A glicose plasmática e a urinária foram dosadas pelo método da glicose oxidase. A medida da HbA1C foi realizada pelo método da cromatografia de troca iônica utilizando-se os kits comerciais da Labtest, MG, Brasil (sendo 80% do valor da HbA1 obtido). Os valores da HbA1C de 10 indivíduos adultos e saudáveis de nosso meio variaram de 6,4 a 7,8%, com média ± DP de 7,1 ± 0,4%. Valores estes semelhantes à faixa de normalidade relatada para o método (5,3­8,0%). O erro intraensaio foi de 1,87%.

As medidas descritivas dos parâmetros de controle glicêmico foram analisadas pelo teste não-paramétrico para medidas repetidas de Friedman (24). Na avaliação da estabilidade glicêmica, empregaram-se os testes não-paramétricos para medidas repetidas de Wilcoxon e de aderência do qui-quadrado para uma amostra com proporções esperadas iguais (24). Nas análises de associação utilizou-se o coeficiente de correlação de Spearman (24). No estudo das glicemias dos três momentos de cada visita como parâmetro preditivo dos valores da HbA1C, empregaram-se as medidas de sensibilidade, especificidade e valores preditivos (24). Considerou-se como significantes os valores de P< 0,05.

RESULTADOS

Nas três avaliações realizadas num período de quatro meses, os participantes com DM2 apresentaram controle glicêmico satisfatório e estável (tabela 2), sendo a variação do valor da HbA1C durante cada intervalo de tempo de dois meses menor que 0,5%.

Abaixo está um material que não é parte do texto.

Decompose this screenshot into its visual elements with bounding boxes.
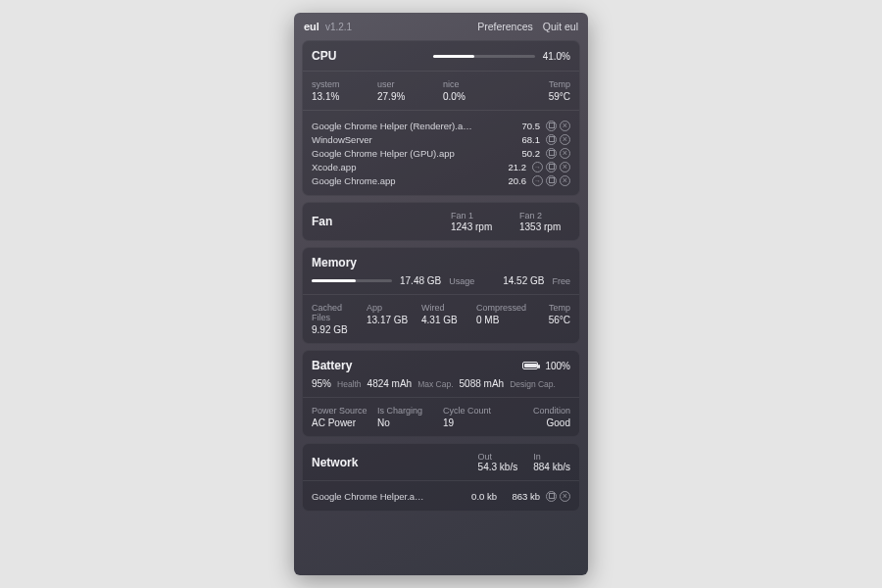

As correlações mais fortes ocorreram entre a HbA1C e a GPD, a glicemia média de cada visita e a resposta glicêmica total de cada visita como área abaixo da curva glicêmica (tabela 3). Também foi forte a correlação entre a GPP média de cada visita e a HbA1C (tabela 3). Menos intensa mas presente durante todo período observacional foi a correlação entre a HbA1C e a variação glicêmica após o desjejum. Por outro lado, menos intensas e presentes apenas nas duas primeiras avaliações foram as correlações entre a HbA1C e as GJ e GPA, e não houve correlação entre a HbA1C e a variação da glicemia média de cada visita e a variação glicêmica após o almoço (tabela 3).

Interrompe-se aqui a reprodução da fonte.